Hold the hate mail, please.

I'm seriously going to write this column. Yes, the Unibrowed Booker is one of Scott "Who's In Charge Here" Keith's least favorite people. I could notch this up to any one of a number of reasons, but the one I choose is Hart Sympathy. You see, Russo was the person who started Sports Entertainment, which Bret couldn't accept. Bret then started to believe his own hype as far as being a Canadian national hero, and everything went downhill from there. Furthermore, deep down I believe Scott think Russo responsible for Owen's death. Folks, it's been 14 months. He's gone. Deal.

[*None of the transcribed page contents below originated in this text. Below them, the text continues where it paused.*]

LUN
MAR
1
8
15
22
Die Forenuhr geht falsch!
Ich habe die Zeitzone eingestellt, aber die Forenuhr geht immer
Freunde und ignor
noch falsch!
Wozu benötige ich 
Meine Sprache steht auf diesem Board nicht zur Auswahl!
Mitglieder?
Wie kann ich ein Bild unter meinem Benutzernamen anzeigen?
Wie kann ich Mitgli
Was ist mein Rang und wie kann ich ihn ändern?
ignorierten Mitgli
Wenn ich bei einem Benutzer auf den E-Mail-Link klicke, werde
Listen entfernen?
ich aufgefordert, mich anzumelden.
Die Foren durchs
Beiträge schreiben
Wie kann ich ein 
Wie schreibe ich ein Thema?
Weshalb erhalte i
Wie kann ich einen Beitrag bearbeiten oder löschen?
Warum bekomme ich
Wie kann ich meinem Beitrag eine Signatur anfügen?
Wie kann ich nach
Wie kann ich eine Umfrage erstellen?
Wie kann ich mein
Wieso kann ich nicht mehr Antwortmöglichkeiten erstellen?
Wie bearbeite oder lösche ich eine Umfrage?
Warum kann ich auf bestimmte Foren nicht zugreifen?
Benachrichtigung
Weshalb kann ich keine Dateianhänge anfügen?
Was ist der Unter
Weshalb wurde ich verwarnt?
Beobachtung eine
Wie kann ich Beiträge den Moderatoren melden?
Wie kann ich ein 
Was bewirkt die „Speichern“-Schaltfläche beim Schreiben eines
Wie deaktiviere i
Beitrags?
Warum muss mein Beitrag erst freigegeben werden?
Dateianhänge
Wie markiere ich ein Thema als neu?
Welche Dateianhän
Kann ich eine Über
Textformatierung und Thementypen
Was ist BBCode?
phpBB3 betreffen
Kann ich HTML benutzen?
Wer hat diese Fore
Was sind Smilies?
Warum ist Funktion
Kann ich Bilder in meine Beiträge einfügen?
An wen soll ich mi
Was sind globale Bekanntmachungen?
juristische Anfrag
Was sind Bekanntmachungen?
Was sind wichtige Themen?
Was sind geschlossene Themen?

That little flame out of the way, let's take the rest of this column to examine why Vince Russo is a Good Thing. Sure, he's given us many Bad Ideas, but there's a main difference. Kevin Nash, Kevin Sullivan, Pat Patterson, etc., would keep pushing those bad ideas down our throats until we gagged on their forearms. With Russo, when an idea sucks, it's usually gone and fast.

Beaver who?

Remember, the Mae Young/Moolah fiascos were mainly AFTER he left.

Including the hand.

But this is about what he's done right, so here we go with Ten Things We Should All Thank Russo For:

1. Chris Benoit as main eventer. Remember the early days of the Powers That Be? One of the things that it involved was Chris Benoit appearing in his first solo main event, against Bret Hart at Mayhem. Mayhem being the transitional PPV that it was, it may not have seemed like much at the time. Soon after, Benoit was booked against no less than Scott Hall, and though he wound up facing Jeff Jarrett, the star was on the rise. A Triple Threat Theater was in the works, Benoit vs. Jarrett in three matches. That would have elevated both to main event status. Even though it fell through, both men are there on their own. And speaking of Jarrett...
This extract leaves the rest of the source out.